Sticky sessions are evil. Ok, I’ve said it. Actually I have said it before. In fact I am surprised at how often I have had to say it. They seem to get used with surprising frequency without properly thinking through the repercussions. I have been asked to explain the issues several times, so let me go walk through and document them.
Before we delve into the issues with sticky sessions, lets start with what they are and why they get used. The HTTP protocol is inherently stateless. Each request to a web server is executed independently without any knowledge of any previous requests. However it is fairly common for a web application to need to track a users progress between pages. Some examples are keeping track of log in information, or the progress through a test with correct/incorrect totals, the items in a shopping cart. We could fill this whole page with examples.
Just about every web application framework that I am familiar with (PHP, Java, .NET, etc) all have a simple way to handle this. The developer just enables server sessions. A session is created for each user and it stores all the transient user data for the web application. The data is typically stored in server memory and looked up on each web request via a session key.

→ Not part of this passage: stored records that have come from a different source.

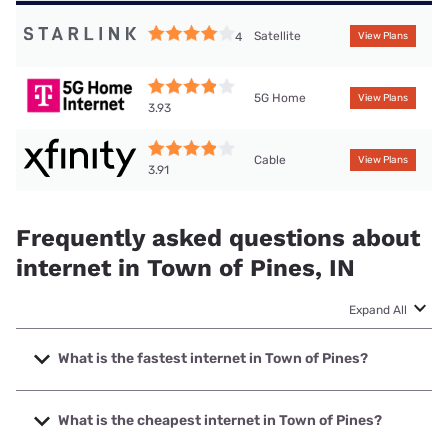
Satellite
4
View Plans
5G Home
View Plans
3.93
Cable
View Plans
3.91
Frequently asked questions about
internet in Town of Pines, IN
Expand All
What is the fastest internet in Town of Pines?
The fastest internet in Town of Pines is XFINITY with
speeds up to 2000 Mbps.
What is the cheapest internet in Town of Pines?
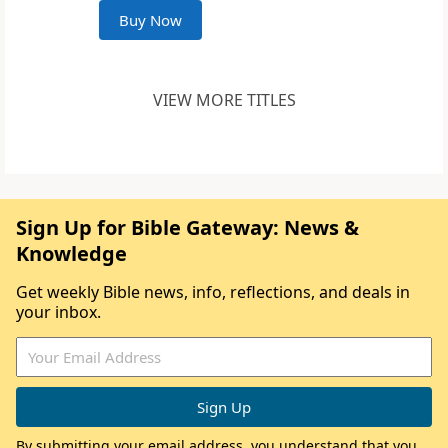
Buy Now
VIEW MORE TITLES
Sign Up for Bible Gateway: News &
Knowledge
Get weekly Bible news, info, reflections, and deals in
your inbox.
By submitting your email address, you understand that you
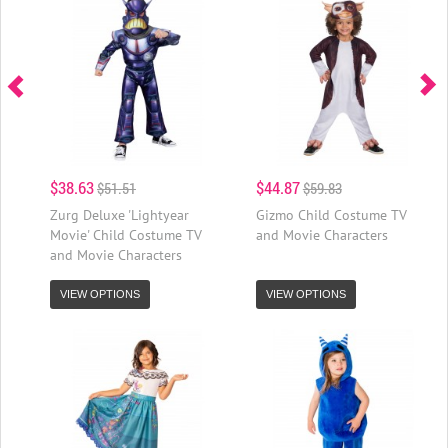
$38.63
$44.87
$51.51
$59.83
Zurg Deluxe 'Lightyear
Gizmo Child Costume TV
Movie' Child Costume TV
and Movie Characters
and Movie Characters
VIEW OPTIONS
VIEW OPTIONS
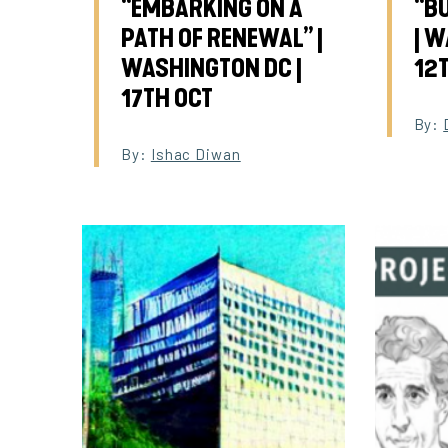
“EMBARKING ON A
“B
PATH OF RENEWAL” |
| W
WASHINGTON DC |
12
17TH OCT
By:
By:
Ishac Diwan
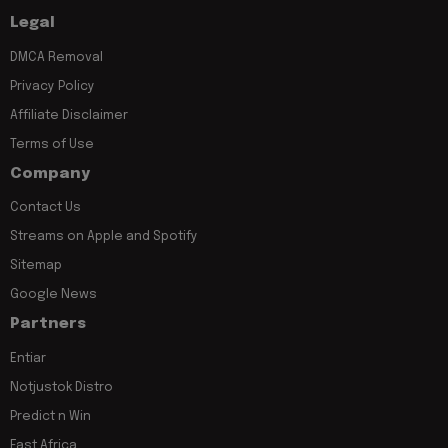
Legal
DMCA Removal
Privacy Policy
Affiliate Disclaimer
Terms of Use
Company
Contact Us
Streams on Apple and Spotify
Sitemap
Google News
Partners
Entiar
Notjustok Distro
Predict n Win
East Africa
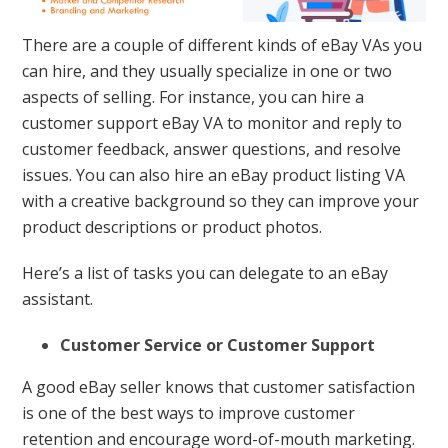
There are a couple of different kinds of eBay VAs you
can hire, and they usually specialize in one or two
aspects of selling. For instance, you can hire a
customer support eBay VA to monitor and reply to
customer feedback, answer questions, and resolve
issues. You can also hire an eBay product listing VA
with a creative background so they can improve your
product descriptions or product photos.
Here’s a list of tasks you can delegate to an eBay
assistant.
Customer Service or Customer Support
A good eBay seller knows that customer satisfaction
is one of the best ways to improve customer
retention and encourage word-of-mouth marketing.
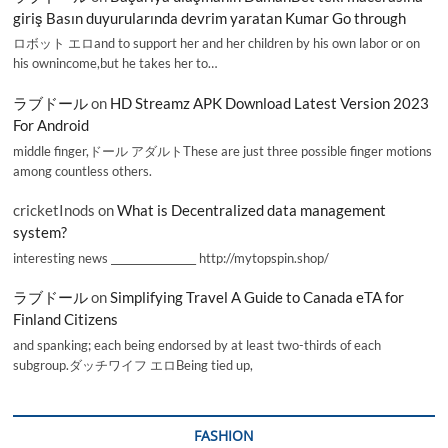
giriş Basın duyurularında devrim yaratan Kumar Go through
ロボット エロand to support her and her children by his own labor or on
his ownincome,but he takes her to…
ラブドール
on
HD Streamz APK Download Latest Version 2023
For Android
middle finger,ドール アダルトThese are just three possible finger motions
among countless others.
cricketInods
on
What is Decentralized data management
system?
interesting news _________________ http://mytopspin.shop/
ラブドール
on
Simplifying Travel A Guide to Canada eTA for
Finland Citizens
and spanking; each being endorsed by at least two-thirds of each
subgroup.ダッチワイフ エロBeing tied up,
FASHION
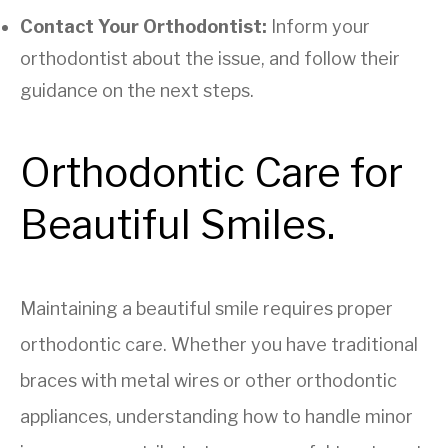
Contact Your Orthodontist:
Inform your
orthodontist about the issue, and follow their
guidance on the next steps.
Orthodontic Care for
Beautiful Smiles.
Maintaining a beautiful smile requires proper
orthodontic care. Whether you have traditional
braces with metal wires or other orthodontic
appliances, understanding how to handle minor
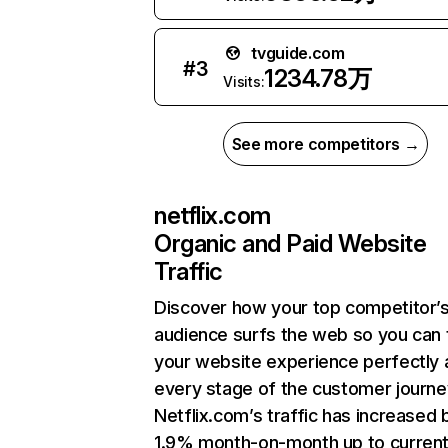
tvguide.com
#
3
1234.78万
Visits:
See more competitors →
netflix.com
Organic and Paid Website
Traffic
Discover how your top competitor’
audience surfs the web so you can t
your website experience perfectly 
every stage of the customer journe
Netflix.com’s traffic has increased 
1.9% month-on-month up to curren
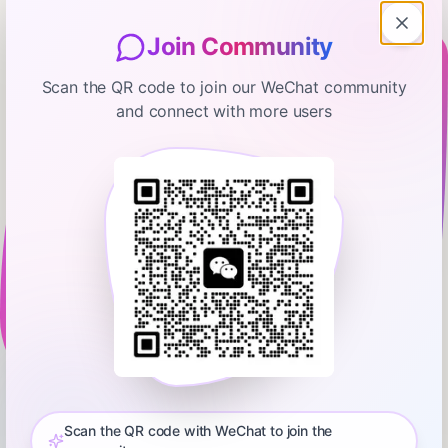
Join Community
Scan the QR code to join our WeChat community
and connect with more users
Your Money Guide on the Side
The Rebalancing Lie Every
Financial Advisor Tells You
January 12, 2026
00:34:15
Tyler Gardner
0:00
32:15
A massive thank you, as always, to this week's sponsors:
⁠Copilot Money⁠: Want to actually see where your money goes
without judgment or manual spreadsheets? ⁠Copilot Money⁠
Scan the QR code with WeChat to join the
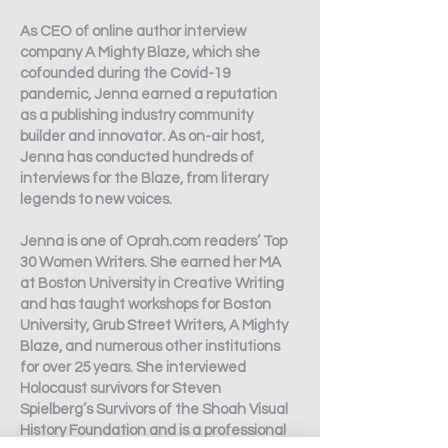
As CEO of online author interview
company A Mighty Blaze, which she
cofounded during the Covid-19
pandemic, Jenna earned a reputation
as a publishing industry community
builder and innovator. As on-air host,
Jenna has conducted hundreds of
interviews for the Blaze, from literary
legends to new voices.
Jenna is one of Oprah.com readers’ Top
30 Women Writers. She earned her MA
at Boston University in Creative Writing
and has taught workshops for Boston
University, Grub Street Writers, A Mighty
Blaze, and numerous other institutions
for over 25 years. She interviewed
Holocaust survivors for Steven
Spielberg’s Survivors of the Shoah Visual
History Foundation and is a professional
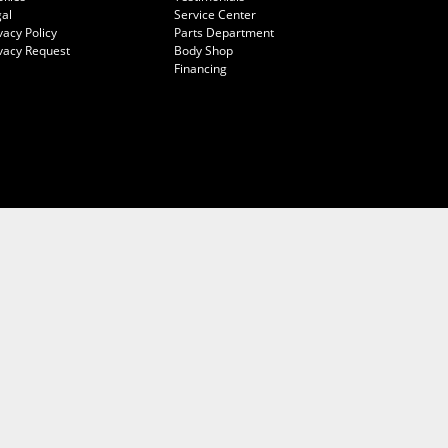
al
Service Center
vacy Policy
Parts Department
vacy Request
Body Shop
Financing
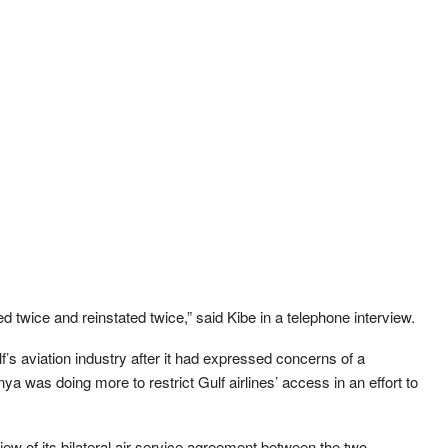
ed twice and reinstated twice,” said Kibe in a telephone interview.
f’s aviation industry after it had expressed concerns of a
a was doing more to restrict Gulf airlines’ access in an effort to
ew of its bilateral air service agreement between the two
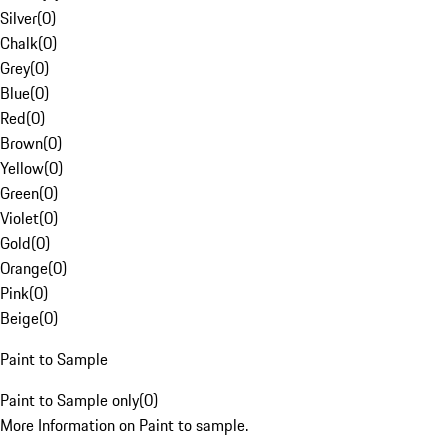
Silver
(
0
)
Chalk
(
0
)
Grey
(
0
)
Blue
(
0
)
Red
(
0
)
Brown
(
0
)
Yellow
(
0
)
Green
(
0
)
Violet
(
0
)
Gold
(
0
)
Orange
(
0
)
Pink
(
0
)
Beige
(
0
)
Paint to Sample
Paint to Sample only
(
0
)
More Information on Paint to sample.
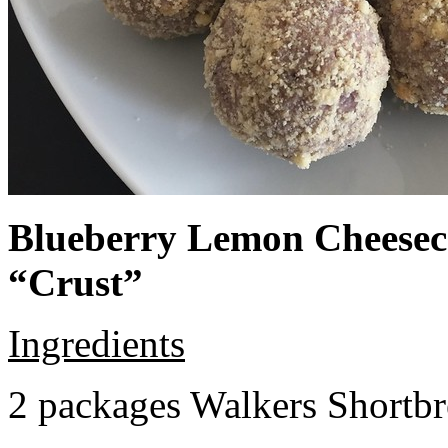
Blueberry Lemon Cheeseca
“Crust”
Ingredients
2 packages Walkers Shortb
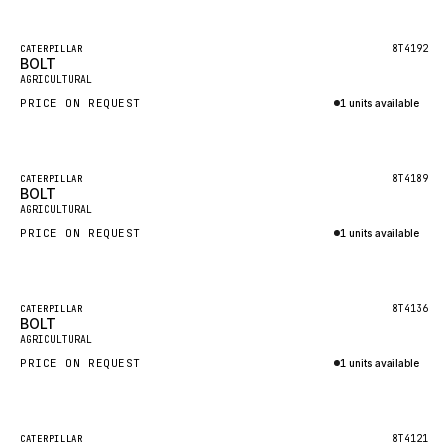
Inquire via WhatsApp
NACCO
FAUN
Featured
8T4192
CATERPILLAR
BOLT
New
GROVE
AGRICULTURAL
PRICE ON REQUEST
1 units available
MOXY
Inquire via WhatsApp
MAFI
LINDE
Featured
8T4189
CATERPILLAR
BOLT
New
MANNESMANN
AGRICULTURAL
PRICE ON REQUEST
CLAAS
1 units available
Inquire via WhatsApp
ATLAS COPCO
ROTA
Featured
8T4136
CATERPILLAR
BOLT
New
SANDVIK
AGRICULTURAL
HYCO
PRICE ON REQUEST
1 units available
HOOD
Inquire via WhatsApp
HIAB
Featured
8T4121
CATERPILLAR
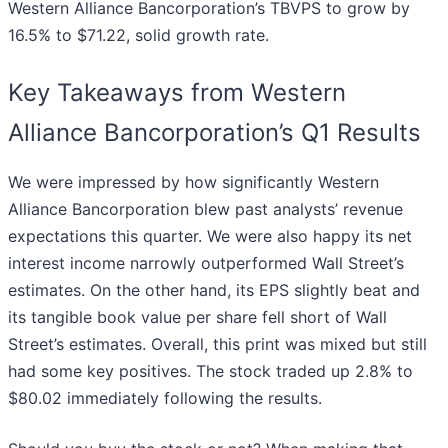
Western Alliance Bancorporation’s TBVPS to grow by
16.5% to $71.22, solid growth rate.
Key Takeaways from Western
Alliance Bancorporation’s Q1 Results
We were impressed by how significantly Western
Alliance Bancorporation blew past analysts’ revenue
expectations this quarter. We were also happy its net
interest income narrowly outperformed Wall Street’s
estimates. On the other hand, its EPS slightly beat and
its tangible book value per share fell short of Wall
Street’s estimates. Overall, this print was mixed but still
had some key positives. The stock traded up 2.8% to
$80.02 immediately following the results.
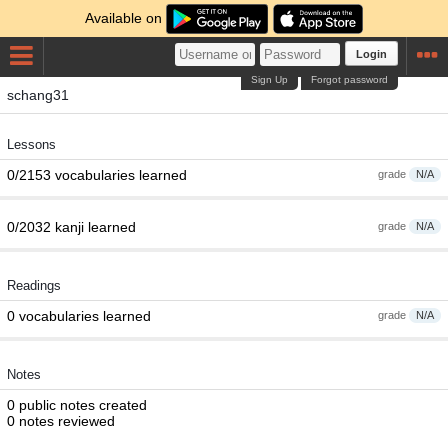
Available on
Login
Sign Up
Forgot password
schang31
Lessons
0/2153 vocabularies learned
grade
N/A
0/2032 kanji learned
grade
N/A
Readings
0 vocabularies learned
grade
N/A
Notes
0 public notes created
0 notes reviewed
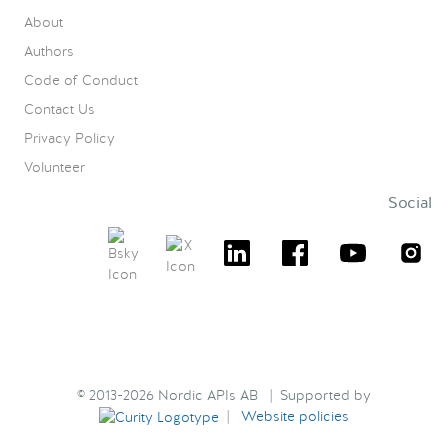
About
Authors
Code of Conduct
Contact Us
Privacy Policy
Volunteer
Social
© 2013-2026 Nordic APIs AB | Supported by
|
Website policies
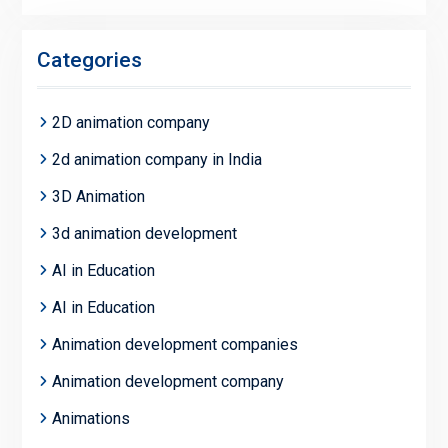
Categories
2D animation company
2d animation company in India
3D Animation
3d animation development
AI in Education
AI in Education
Animation development companies
Animation development company
Animations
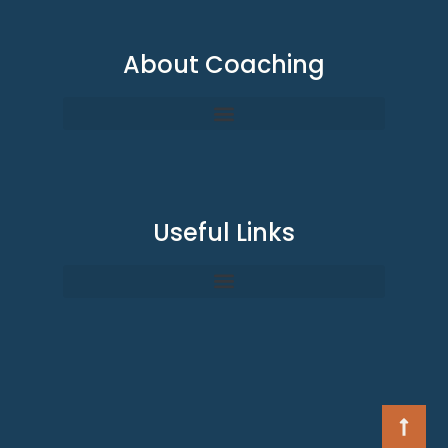
About Coaching
Useful Links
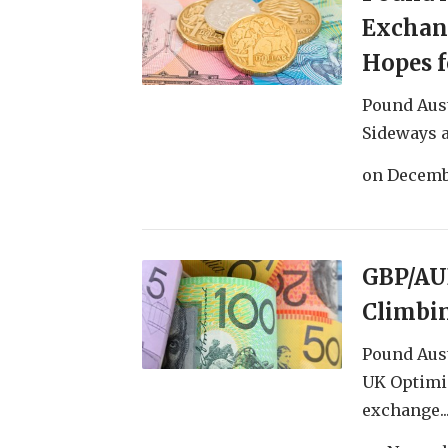
Exchan
Hopes f
Pound Aus
Sideways a
on
Decemb
GBP/AU
Climbin
Pound Aust
UK Optimi
exchange..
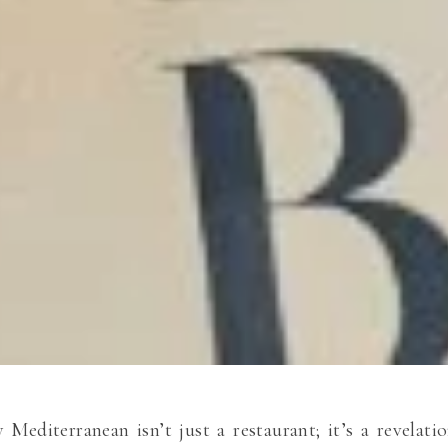
 Mediterranean isn’t just a restaurant; it’s a revelat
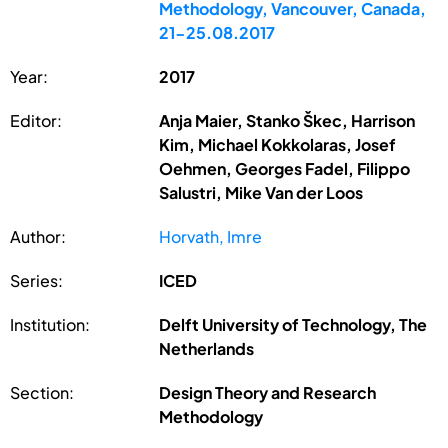
Methodology, Vancouver, Canada,
21-25.08.2017
Year:
2017
Editor:
Anja Maier, Stanko Škec, Harrison
Kim, Michael Kokkolaras, Josef
Oehmen, Georges Fadel, Filippo
Salustri, Mike Van der Loos
Author:
Horvath, Imre
Series:
ICED
Institution:
Delft University of Technology, The
Netherlands
Section:
Design Theory and Research
Methodology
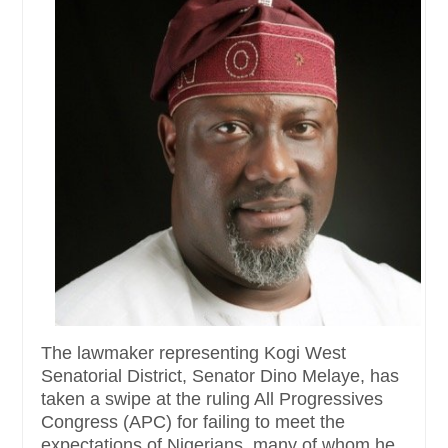
The lawmaker representing Kogi West
Senatorial District, Senator Dino Melaye, has
taken a swipe at the ruling All Progressives
Congress (APC) for failing to meet the
expectations of Nigerians, many of whom he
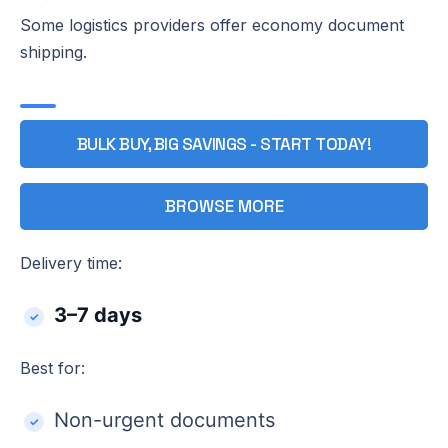
Some logistics providers offer economy document
shipping.
BULK BUY, BIG SAVINGS - START TODAY!
BROWSE MORE
Delivery time:
3–7 days
Best for:
Non-urgent documents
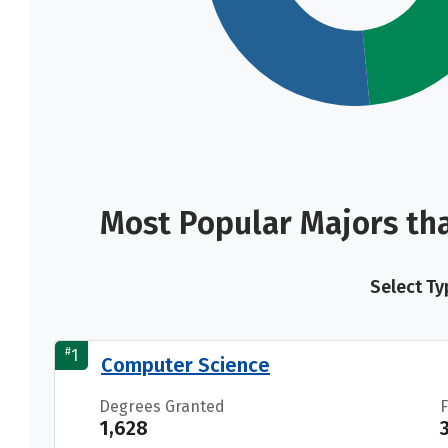
Most Popular Majors th
Select Ty
#
1
Computer Science
Degrees Granted
1,628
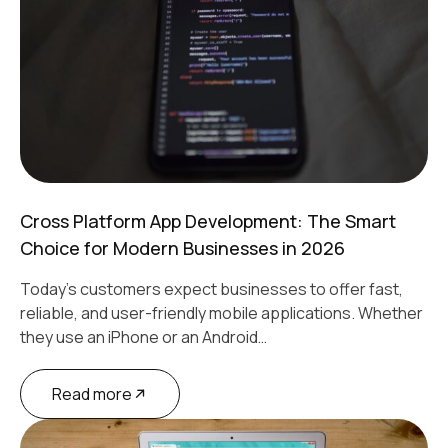
Cross Platform App Development: The Smart
Choice for Modern Businesses in 2026
Today's customers expect businesses to offer fast,
reliable, and user-friendly mobile applications. Whether
they use an iPhone or an Android…
Read more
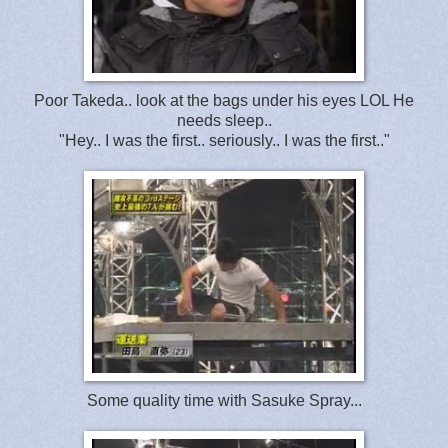
Poor Takeda.. look at the bags under his eyes LOL He
needs sleep..
"Hey.. I was the first.. seriously.. I was the first.."
Some quality time with Sasuke Spray...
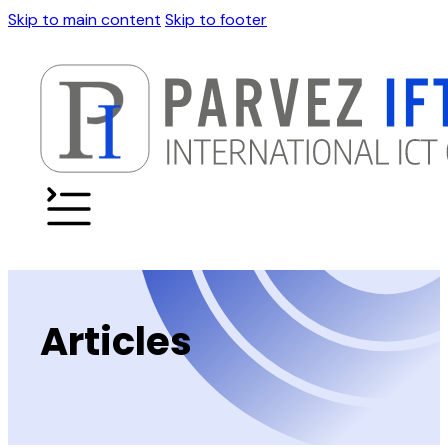
Skip to main content
Skip to footer
Articles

This works great until you have to deploy the application across multiple load balanced servers. Any enterprise level application will always have at least two servers. Even if a single server can handle the expected traffic loads. Primarily for redundancy and maintenance. The Cisco CSS and the F5 Big-IP are popular for load balancing. But the server session is only on a single server, so we have to ensure that the load balancer always sends all requests from a single user to the same server where their server session is. This is where the sticky sessions comes in.
By instructing the load balancer to use sticky sessions, it keeps track of all user requests and which server it has routed their past requests to and sends future requests to the same server. On must load balancers this is a simple option that can be enabled. Sometimes this will also be referred to as server affinity or persistentence-based load balancing. That is obviously an over simplification, but I think you get the idea.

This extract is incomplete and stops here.